SOPHIE HUNGER, 14.09.2016, Scala, Ludwigsburg
Sophie Hungers Lieder gehören zu denen, die nicht als Putzhintergrundmusik taugen. Man muss sich ihnen ganz hingeben, denn sie sind voll Poesie und musikalischer Raffinesse. Es ist schwer, über die Schweizerin mit der einzigartigen Stimme zu schreiben, ohne Superlative zu verwenden. Sie ist so unglaublich talentiert, spielt ausgezeichnet Piano, Bluesharp und Gitarre, spricht vier Sprachen fließend und man hat das Gefühl, sie wurde so geboren und musste nichts dafür tun.
Das Konzert in der Ludwigsburger Scala beginnt in fast vollkommener Dunkelheit mit dem titelgebenden Stück der aktuellen Scheibe „Supermoon“. Ein sehr intensiver und vielversprechender Start. Beim zweiten Song wird es ein wenig heller, im Anschluss begrüßt uns Sophie Hunger und erzählt von 2009, als sie das erste Mal hier aufgetreten ist. Damals habe sie noch niemand gewollt und für sie war es ein universelles Gefühl, außerhalb der Schweiz aufzutreten. Sie wirkt bei der Sache ein bisschen flapsig und leicht beleidigt, aber das ist irgendwie charmant.

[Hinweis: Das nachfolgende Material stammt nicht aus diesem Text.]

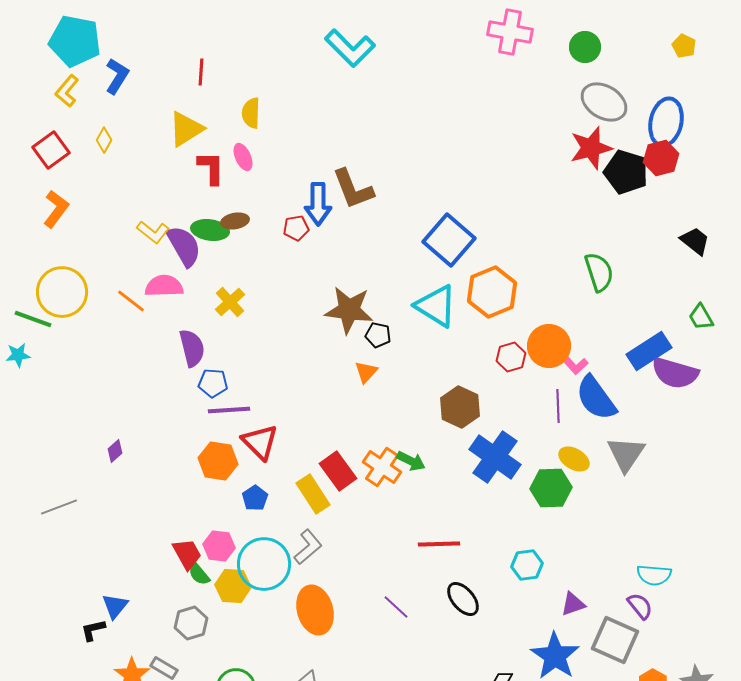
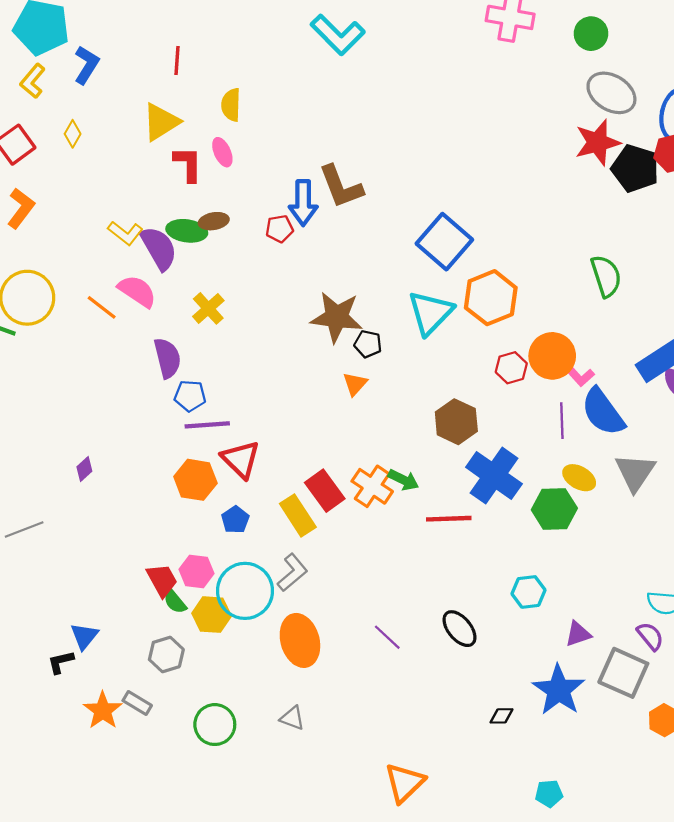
pink semicircle: (164, 286) -> (137, 291), turned 36
cyan triangle: (436, 306) -> (430, 313), turned 42
red line: (439, 544) -> (449, 519), moved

Der Blick ins Publikum erstaunt mich ein bisschen, wenige sind um die 25, die meisten sind jenseits der 45 und es geht hoch bis so etwa 70. Vom Mittzwangziger über den Althippie bis zum Opernfan ist scheinbar alles vertreten. So eine Vielfalt hat man bei Konzerten doch eher selten. Und heute erlebe ich das erste Mal seit langer Zeit, dass keine bis kaum Smartphones zum Filmen oder Fotografieren in die Höhe gehalten werden, zumindest sehe ich nur zwei. Das Publikum ist im Moment und wird wohl im Kopf behalten, was sonst auf Speicherkarten untergeht.
Die meisten Lieder sind von der aktuellen Scheibe, ein paar ältere wie „1983“, „Sophie Hunger Blues“, das sie alleine mit Akustikgitarre darbietet, oder „Das Neue“ stehen natürlich ebenfalls auf der Setliste. Bei ihrer Version von „Le vent nous portera“ scheint es mir, als ob sie dieses Lied noch viel besser versteht als „Noir Desir“, von denen das ebenfalls großartige Original stammt. Sie singt es mit einer Stimme, die dem Wind gleicht.

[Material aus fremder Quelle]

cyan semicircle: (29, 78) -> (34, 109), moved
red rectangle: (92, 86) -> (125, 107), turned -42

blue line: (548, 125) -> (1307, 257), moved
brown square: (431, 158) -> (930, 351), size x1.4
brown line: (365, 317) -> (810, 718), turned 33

Sophie Hunger wechselt fast bei jedem Stück das Instrument, von Akustik- zu Elektrogitarre – auf der sie manchmal seltsam und doch klangvoll rumrupft – dann sitzt sie wieder am Piano und hält anschließend wieder eine Akustikgitarre in der Hand und hat ein Bluesharpgestell um. Letzteres scheint sie ein wenig zu nerven, sie beschwert sich, dass es so viele Dinge gibt, die sich verändert haben, wie z.B. Kopfhörer. Nur dieses Gestell ist noch immer nicht „kabellos“.
Klar, dass man – wenn man so gut ist – ebenso gute Musiker um sich schart. Und auch klar, dass der Mann an den Rhodes auch mal zum Flügelhorn greift und der Bassist noch Klarinette spielt. Und singen können sie auch alle, was sie immer wieder mehrstimmig unter Beweis stellen. Der Drummer und der Gitarrist bleiben konsequent bei einem Instrument, dafür hat der Gitarrist eine bemerkenswert schöne Hose an, eigentlich das einzige auffällige Kleidungsstück auf der Bühne, aber das nur so nebenbei.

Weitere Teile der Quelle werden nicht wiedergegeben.